TASK GOAL
All of the entries are to be written out again verbatim.

*** ENTRIES SUPPLIED ***

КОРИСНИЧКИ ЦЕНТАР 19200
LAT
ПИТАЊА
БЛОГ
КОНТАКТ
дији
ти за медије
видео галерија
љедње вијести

*** End of ENTRIES SUPPLIED ***

EXERCISE ANSWER
КОРИСНИЧКИ ЦЕНТАР 19200
LAT
ПИТАЊА
БЛОГ
КОНТАКТ
дији
ти за медије
видео галерија
љедње вијести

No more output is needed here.